In PySpark, RDD (Resilient Distributed Dataset) pair functions are specific operations designed to work with RDDs that consist of key-value pairs. These pair functions provide powerful operations for data transformation and aggregation based on keys.

Here are some commonly used RDD pair functions in PySpark:

reduceByKey(func):

Applies a reduction function to values of each key, resulting in a new RDD with unique keys and reduced values.

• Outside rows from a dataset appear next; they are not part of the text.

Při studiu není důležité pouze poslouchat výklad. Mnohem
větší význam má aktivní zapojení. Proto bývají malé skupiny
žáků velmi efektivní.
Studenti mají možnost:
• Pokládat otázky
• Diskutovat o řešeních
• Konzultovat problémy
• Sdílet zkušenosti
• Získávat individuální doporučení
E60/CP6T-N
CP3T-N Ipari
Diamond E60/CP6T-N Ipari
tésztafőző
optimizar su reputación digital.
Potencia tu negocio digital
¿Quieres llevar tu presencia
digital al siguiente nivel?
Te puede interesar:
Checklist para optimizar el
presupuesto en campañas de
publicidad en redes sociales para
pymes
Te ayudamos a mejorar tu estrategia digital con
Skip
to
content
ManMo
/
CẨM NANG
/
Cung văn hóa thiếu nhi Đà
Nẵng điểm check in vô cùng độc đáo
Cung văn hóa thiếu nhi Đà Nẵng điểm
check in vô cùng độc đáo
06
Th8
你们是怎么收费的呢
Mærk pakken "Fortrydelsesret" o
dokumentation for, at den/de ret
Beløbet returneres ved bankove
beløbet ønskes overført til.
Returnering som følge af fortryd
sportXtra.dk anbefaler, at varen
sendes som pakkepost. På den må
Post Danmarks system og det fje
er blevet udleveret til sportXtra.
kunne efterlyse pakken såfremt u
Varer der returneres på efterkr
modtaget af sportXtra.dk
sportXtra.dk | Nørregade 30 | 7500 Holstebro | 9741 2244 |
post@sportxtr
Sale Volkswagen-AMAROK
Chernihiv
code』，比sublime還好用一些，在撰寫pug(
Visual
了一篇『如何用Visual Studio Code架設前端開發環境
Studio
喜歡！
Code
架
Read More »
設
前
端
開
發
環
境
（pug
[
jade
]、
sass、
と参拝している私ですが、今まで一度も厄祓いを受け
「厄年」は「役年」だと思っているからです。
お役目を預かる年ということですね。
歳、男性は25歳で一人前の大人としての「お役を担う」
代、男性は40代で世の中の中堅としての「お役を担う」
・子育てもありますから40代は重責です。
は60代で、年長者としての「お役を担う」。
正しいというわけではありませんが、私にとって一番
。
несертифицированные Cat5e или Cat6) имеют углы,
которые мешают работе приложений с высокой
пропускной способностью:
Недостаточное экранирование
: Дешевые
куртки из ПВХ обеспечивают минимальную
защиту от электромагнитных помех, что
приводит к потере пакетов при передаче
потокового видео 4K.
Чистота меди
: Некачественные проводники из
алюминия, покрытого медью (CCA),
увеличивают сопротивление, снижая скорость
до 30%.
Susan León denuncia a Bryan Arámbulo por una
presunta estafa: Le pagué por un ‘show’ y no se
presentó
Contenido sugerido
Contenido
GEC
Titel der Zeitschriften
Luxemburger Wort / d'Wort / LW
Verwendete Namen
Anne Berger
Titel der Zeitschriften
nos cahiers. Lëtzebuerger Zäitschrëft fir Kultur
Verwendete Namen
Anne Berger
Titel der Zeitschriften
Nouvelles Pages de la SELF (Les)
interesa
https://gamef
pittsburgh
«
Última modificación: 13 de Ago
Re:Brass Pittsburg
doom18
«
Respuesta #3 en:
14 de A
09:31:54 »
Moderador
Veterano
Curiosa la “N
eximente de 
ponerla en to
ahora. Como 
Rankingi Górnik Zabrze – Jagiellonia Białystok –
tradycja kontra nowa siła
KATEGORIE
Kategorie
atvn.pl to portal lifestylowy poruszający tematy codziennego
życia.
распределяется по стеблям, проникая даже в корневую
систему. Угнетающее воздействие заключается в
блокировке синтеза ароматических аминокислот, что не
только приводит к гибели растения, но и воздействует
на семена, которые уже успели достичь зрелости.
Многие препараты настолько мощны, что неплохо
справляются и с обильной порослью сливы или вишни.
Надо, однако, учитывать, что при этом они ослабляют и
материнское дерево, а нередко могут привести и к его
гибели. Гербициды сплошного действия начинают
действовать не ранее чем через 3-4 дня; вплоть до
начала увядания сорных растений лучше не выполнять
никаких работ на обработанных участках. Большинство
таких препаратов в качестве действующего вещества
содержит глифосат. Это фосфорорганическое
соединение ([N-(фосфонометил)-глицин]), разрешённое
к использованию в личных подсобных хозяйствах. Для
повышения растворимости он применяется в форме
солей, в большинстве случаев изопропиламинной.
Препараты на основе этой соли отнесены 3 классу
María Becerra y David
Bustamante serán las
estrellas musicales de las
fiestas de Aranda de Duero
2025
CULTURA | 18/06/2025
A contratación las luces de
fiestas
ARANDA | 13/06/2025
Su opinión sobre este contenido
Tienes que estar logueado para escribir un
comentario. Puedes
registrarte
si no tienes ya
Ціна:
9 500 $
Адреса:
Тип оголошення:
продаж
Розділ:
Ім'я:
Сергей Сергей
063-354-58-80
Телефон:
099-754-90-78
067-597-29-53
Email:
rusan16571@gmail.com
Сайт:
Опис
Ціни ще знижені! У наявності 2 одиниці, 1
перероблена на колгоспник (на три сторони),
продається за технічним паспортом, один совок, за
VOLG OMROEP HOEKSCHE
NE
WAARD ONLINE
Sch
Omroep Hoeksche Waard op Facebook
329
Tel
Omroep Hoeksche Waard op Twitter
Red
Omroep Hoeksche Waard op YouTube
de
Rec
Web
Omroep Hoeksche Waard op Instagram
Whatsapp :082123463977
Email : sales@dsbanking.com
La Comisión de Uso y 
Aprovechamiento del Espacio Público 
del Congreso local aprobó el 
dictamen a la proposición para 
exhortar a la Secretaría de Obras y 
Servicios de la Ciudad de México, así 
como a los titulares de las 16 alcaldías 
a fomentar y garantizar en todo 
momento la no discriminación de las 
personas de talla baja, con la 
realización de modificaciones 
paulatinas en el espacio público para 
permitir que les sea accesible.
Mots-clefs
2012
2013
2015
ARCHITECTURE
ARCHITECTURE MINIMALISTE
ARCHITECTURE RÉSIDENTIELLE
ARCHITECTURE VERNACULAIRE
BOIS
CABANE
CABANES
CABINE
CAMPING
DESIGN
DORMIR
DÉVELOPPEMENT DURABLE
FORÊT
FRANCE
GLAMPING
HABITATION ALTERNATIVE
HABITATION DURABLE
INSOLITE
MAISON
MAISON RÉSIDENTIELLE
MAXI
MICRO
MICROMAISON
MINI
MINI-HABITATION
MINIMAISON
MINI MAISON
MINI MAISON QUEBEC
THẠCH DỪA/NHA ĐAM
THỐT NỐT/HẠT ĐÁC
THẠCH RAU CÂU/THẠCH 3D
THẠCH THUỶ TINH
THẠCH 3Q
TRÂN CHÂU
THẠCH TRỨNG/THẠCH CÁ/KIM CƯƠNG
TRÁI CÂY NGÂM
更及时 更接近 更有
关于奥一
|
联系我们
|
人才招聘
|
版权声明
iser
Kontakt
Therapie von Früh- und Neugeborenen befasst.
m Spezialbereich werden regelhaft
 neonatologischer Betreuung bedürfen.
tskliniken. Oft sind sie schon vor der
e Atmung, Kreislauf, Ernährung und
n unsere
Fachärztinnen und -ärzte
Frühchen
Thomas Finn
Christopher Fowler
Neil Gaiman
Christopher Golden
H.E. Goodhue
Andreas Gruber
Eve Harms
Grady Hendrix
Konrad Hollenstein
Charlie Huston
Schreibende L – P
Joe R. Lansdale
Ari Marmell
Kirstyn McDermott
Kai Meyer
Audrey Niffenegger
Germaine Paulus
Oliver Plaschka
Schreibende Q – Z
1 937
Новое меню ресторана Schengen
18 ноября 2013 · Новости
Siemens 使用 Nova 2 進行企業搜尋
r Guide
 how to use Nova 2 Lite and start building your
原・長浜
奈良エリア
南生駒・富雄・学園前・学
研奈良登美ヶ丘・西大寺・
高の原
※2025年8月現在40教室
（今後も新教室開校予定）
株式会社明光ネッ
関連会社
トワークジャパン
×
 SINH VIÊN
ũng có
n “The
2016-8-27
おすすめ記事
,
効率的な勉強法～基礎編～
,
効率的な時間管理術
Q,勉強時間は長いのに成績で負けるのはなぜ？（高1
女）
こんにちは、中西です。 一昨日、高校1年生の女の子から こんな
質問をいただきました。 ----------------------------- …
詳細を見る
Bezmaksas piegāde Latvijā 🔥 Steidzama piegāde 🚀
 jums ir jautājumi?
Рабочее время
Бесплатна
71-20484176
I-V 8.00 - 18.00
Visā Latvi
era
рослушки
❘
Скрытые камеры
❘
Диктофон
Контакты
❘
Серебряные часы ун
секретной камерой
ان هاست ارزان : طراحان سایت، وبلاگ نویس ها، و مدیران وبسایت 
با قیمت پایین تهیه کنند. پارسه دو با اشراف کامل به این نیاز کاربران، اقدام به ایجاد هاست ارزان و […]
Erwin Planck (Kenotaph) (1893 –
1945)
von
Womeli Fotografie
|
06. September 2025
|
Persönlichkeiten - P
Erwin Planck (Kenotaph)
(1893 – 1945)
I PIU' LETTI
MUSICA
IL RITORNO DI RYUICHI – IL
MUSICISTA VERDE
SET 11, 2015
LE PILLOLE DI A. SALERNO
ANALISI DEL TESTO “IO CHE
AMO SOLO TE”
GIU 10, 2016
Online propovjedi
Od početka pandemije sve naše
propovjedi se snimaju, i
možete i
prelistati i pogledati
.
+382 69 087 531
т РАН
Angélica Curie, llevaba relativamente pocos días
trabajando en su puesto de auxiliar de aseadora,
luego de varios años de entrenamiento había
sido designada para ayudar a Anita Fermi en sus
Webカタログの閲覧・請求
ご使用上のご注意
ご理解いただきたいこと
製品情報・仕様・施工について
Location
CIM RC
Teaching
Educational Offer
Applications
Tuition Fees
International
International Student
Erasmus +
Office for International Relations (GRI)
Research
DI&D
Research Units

rdd = sc.parallelize([(1, 2), (2, 4), (1, 6), (2, 8)])
result = rdd.reduceByKey(lambda a, b: a + b)
print(result.collect())

Output:

[(1, 8), (2, 12)]

groupByKey():

Groups the values of each key together, resulting in a new RDD with keys and an iterable collection of values.

rdd = sc.parallelize([(1, "apple"), (2, "banana"), (1, "orange")])
result = rdd.groupByKey()
print(result.collect())

Output:

[(1, ['apple', 'orange']), (2, ['banana'])]

mapValues(func):

Applies a function to each value of the RDD, preserving the keys.

rdd = sc.parallelize([(1, 2), (2, 4), (3, 6)])
result = rdd.mapValues(lambda x: x * 2)
print(result.collect())

Output:

[(1, 4), (2, 8), (3, 12)]

flatMapValues(func):

Applies a function to each value of the RDD, which returns an iterator of key-value pairs, flattening the results.

rdd = sc.parallelize([(1, "apple"), (2, "banana,grape"), (3, "orange")])
result = rdd.flatMapValues(lambda x: x.split(","))
print(result.collect())

Output:

[(1, 'apple'), (2, 'banana'), (2, 'grape'), (3, 'orange')]

keys():

Returns a new RDD with only the keys from the original RDD.

rdd = sc.parallelize([(1, 2), (2, 4), (3, 6)])
result = rdd.keys()
print(result.collect())

Output:

[1, 2, 3]

values():

Returns a new RDD with only the values from the original RDD.

rdd = sc.parallelize([(1, 2), (2, 4), (3, 6)])
result = rdd.values()
print(result.collect())

Output:

[2, 4, 6]

sortByKey(ascending=True)

Sorts the RDD by keys in ascending or descending order.

rdd = sc.parallelize([(3, 'apple'), (1, 'banana'), (2, 'orange')])
result = rdd.sortByKey()
print(result.collect())

Output:

[(1, 'banana'), (2, 'orange'), (3, 'apple')]

join(other, numPartitions=None)

Performs an inner join with another RDD based on their common keys.

rdd1 = sc.parallelize([(1, 'apple'), (2, 'banana')])
rdd2 = sc.parallelize([(1, 'red'), (2, 'yellow')])
result = rdd1.join(rdd2)
print(result.collect())

Output:

[(1, ('apple', 'red')), (2, ('banana', 'yellow'))]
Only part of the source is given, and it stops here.